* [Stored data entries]

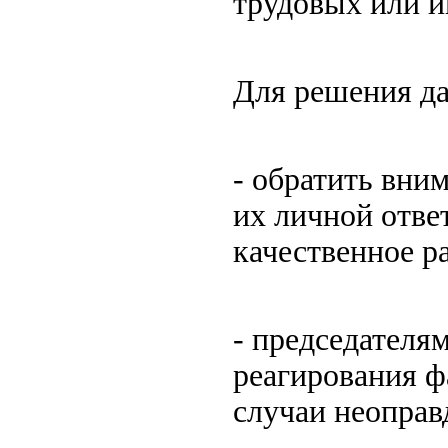
трудовых или 
Для решения д
- обратить вни
их личной отве
качественное р
- председателя
реагирования ф
случаи неоправ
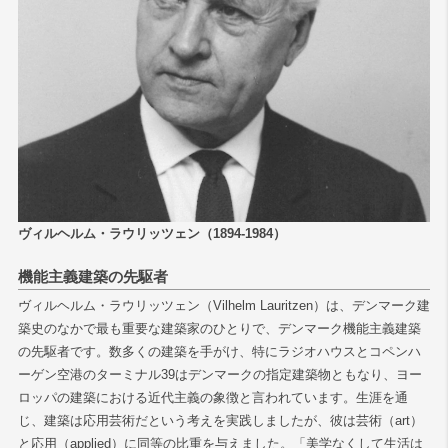
ヴィルヘルム・ラウリッツェン（1894-1984）
機能主義建築の先駆者
ヴィルヘルム・ラウリッツェン（Vilhelm Lauritzen）は、デンマーク建
築史のなかで最も重要な建築家のひとりで、デンマーク機能主義建築
の先駆者です。数多くの建築を手がけ、特にラジオハウスとコペンハ
ーゲン空港のターミナル39はデンマークの指定建築物ともなり、ヨー
ロッパの建築における近代主義の象徴と言われています。生涯を通
じ、建築は応用芸術だという考えを実践しましたが、彼は芸術（art）
と応用（applied）に同等の比重を与えました。「美学なくして生活は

* [How to complete this task] Please transcribe, word for word, every line from the one containing "случаи неоправ" through the last line of the records, both included, and leave the pictures out.

* [Written solution]
случаи неоправ
ヴィルヘルム・ラウリッツェン（1894-1984）
機能主義建築の先駆者
ヴィルヘルム・ラウリッツェン（Vilhelm Lauritzen）は、デンマーク建
築史のなかで最も重要な建築家のひとりで、デンマーク機能主義建築
の先駆者です。数多くの建築を手がけ、特にラジオハウスとコペンハ
ーゲン空港のターミナル39はデンマークの指定建築物ともなり、ヨー
ロッパの建築における近代主義の象徴と言われています。生涯を通
じ、建築は応用芸術だという考えを実践しましたが、彼は芸術（art）
と応用（applied）に同等の比重を与えました。「美学なくして生活は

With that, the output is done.